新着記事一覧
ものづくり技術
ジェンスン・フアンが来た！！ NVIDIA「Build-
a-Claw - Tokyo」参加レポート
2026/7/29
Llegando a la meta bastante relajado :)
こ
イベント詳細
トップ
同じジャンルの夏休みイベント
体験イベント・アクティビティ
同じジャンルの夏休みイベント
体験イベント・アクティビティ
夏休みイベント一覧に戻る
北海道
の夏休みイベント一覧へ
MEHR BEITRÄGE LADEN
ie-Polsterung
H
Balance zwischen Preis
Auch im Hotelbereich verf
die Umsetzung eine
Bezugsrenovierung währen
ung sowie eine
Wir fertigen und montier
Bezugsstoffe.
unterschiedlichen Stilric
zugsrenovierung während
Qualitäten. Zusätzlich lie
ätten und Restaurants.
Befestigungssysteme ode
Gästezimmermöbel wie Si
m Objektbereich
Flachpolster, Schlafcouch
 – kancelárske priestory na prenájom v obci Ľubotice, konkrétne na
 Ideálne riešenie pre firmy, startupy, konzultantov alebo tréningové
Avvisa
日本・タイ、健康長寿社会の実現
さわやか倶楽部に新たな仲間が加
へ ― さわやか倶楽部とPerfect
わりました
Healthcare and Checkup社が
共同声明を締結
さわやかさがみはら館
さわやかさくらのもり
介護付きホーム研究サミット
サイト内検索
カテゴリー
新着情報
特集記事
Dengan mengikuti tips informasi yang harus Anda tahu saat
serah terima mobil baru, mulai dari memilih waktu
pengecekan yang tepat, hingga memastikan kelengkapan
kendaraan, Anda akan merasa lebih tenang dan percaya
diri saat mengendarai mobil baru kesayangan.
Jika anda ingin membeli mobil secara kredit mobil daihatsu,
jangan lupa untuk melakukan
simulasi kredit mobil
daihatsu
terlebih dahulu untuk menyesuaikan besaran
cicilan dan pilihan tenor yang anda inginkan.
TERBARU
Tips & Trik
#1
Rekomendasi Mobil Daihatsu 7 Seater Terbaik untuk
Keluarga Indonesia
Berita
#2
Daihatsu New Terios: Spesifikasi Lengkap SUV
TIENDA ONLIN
========================================================================
Each line of the material above needs to be returned exactly as written.

- Finished exercise -
新着記事一覧
ものづくり技術
ジェンスン・フアンが来た！！ NVIDIA「Build-
a-Claw - Tokyo」参加レポート
2026/7/29
Llegando a la meta bastante relajado :)
こ
イベント詳細
トップ
同じジャンルの夏休みイベント
体験イベント・アクティビティ
同じジャンルの夏休みイベント
体験イベント・アクティビティ
夏休みイベント一覧に戻る
北海道
の夏休みイベント一覧へ
MEHR BEITRÄGE LADEN
ie-Polsterung
H
Balance zwischen Preis
Auch im Hotelbereich verf
die Umsetzung eine
Bezugsrenovierung währen
ung sowie eine
Wir fertigen und montier
Bezugsstoffe.
unterschiedlichen Stilric
zugsrenovierung während
Qualitäten. Zusätzlich lie
ätten und Restaurants.
Befestigungssysteme ode
Gästezimmermöbel wie Si
m Objektbereich
Flachpolster, Schlafcouch
 – kancelárske priestory na prenájom v obci Ľubotice, konkrétne na
 Ideálne riešenie pre firmy, startupy, konzultantov alebo tréningové
Avvisa
日本・タイ、健康長寿社会の実現
さわやか倶楽部に新たな仲間が加
へ ― さわやか倶楽部とPerfect
わりました
Healthcare and Checkup社が
共同声明を締結
さわやかさがみはら館
さわやかさくらのもり
介護付きホーム研究サミット
サイト内検索
カテゴリー
新着情報
特集記事
Dengan mengikuti tips informasi yang harus Anda tahu saat
serah terima mobil baru, mulai dari memilih waktu
pengecekan yang tepat, hingga memastikan kelengkapan
kendaraan, Anda akan merasa lebih tenang dan percaya
diri saat mengendarai mobil baru kesayangan.
Jika anda ingin membeli mobil secara kredit mobil daihatsu,
jangan lupa untuk melakukan
simulasi kredit mobil
daihatsu
terlebih dahulu untuk menyesuaikan besaran
cicilan dan pilihan tenor yang anda inginkan.
TERBARU
Tips & Trik
#1
Rekomendasi Mobil Daihatsu 7 Seater Terbaik untuk
Keluarga Indonesia
Berita
#2
Daihatsu New Terios: Spesifikasi Lengkap SUV
TIENDA ONLIN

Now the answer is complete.